Art rules

This morning I saw an article on my Yahoo News headlines, which I’m not going to link to, since it will soon be a dead link, as is what happens with Internet news articles. It was about how a new painting is causing quite an uproar. Naturally, I was interested. The painting is called “Blessed Art Thou”, by the very-talented Kate Kretz. It’s of Angelina Jolie surrounded by her three kids, but she’s portrayed in the style of the Virgin Mary, holding Brad’s baby, bookended by the other two toddlers as cherubim, all standing on a cloud in heaven. And heaven is set over a Wal-Mart interior.

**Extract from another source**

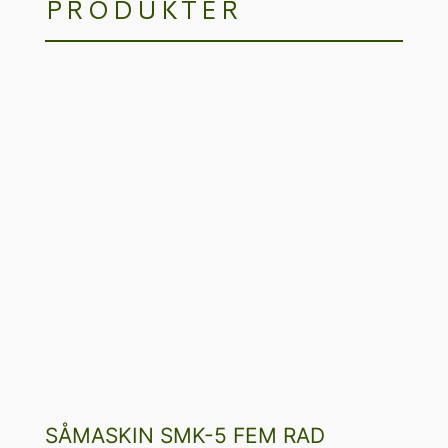
PRODUKTER
SÅMASKIN SMK-5 FEM RAD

Now it is clearly obvious as to what some find offensive about this. Some consider it blasphemous. But the artist is making a statement as to how we have come to deify celebrity in this little culture of ours. She’s merely pointing out what we have already done. Celebrities are paid so much money because we're the ones who pay to see their movies, watch their shows on TV, buy their albums, watch and read their interviews on TV and in magazines. It’s our new national pastime. We’re creating the demand, and the industries are only too happy to supply, since they’re making a tidy profit. Ms. Kretz is saying something that goes a little something like this: celebrities have become to our culture what the divine was to cultures of the past—something perfect, something legendary, inaccessible to ordinary humans, something to be in awe of, (and therefore) something to worship. Here it is, in
her own words.

This is the sanctity of art. Art is something that should cause us to think, to identify and re-examine our ideals, individually and as a culture. Is this phenomenon something that we’re comfortable with? Do we even realize that we’re doing it? Sometimes our perspective is too myopic. Sometimes things just evolve (or de-volve) in a certain direction, so slowly that we don’t perceive it happening until it’s revealed by someone who does see it. And since most of our culture is now consumer-driven pop culture, and since we lead such busy lives that we don’t get to discuss these things with friends or family regularly, and since we don’t have community wise men and women to consult with on a day-to-day basis, we must get our wisdom from somewhere. Sometimes it comes from art. Art says, “Hey, pay attention!” We were made to think—it makes us human beings, not lemmings. And sometimes we need to push through the first or even the second impressions that we get when we see a piece (or play act or choreography or film scene), because often those impressions are knee-jerk reactions that have been socially-impressed on us. It’s important to dig deep and think about what our own genuine reactions are; sometimes they will coincide with our first impressions, but sometimes not. This is the only way that we find out what is truly in our own internal codex, the one written in our skin (I smell a painting coming on...).

Comments

alanna_b said…
yes. yes, yes, yes.
Anonymous said…
I think art, particularly popular art, gives a vocabulary for contextualizing our feelings and experience. Complaints about blasphemy really miss the point.
Gina said…
You're so right, Argent. It's the normalcy of our lives--it is what it is. In the Renaissance, the church was normalcy; in the Industrial Revolution, factory workers were normalcy; today, we have consumerism. It's the language we understand and so that's what language the artist speaks in order to reach us.
Songbird said…
It's not always easy to interpret the symbolism an artist is trying to get across. I'm speaking from experience! However, certain thinkers do not assume there is a deeper meaning. They take one look at the art and take offense instead of trying to find the relevant message. The real message as with the Jolie/Pitt example is an explanation of what we have done as a society, not with blasphemous intent but just an observation. In reality, this small minded thinking creates conflict where it does not already exist. There are times where artists go for the extreme on purpose but it's not always the case. Again, people don't seek out the difference before creating controversy over such things. It's too bad.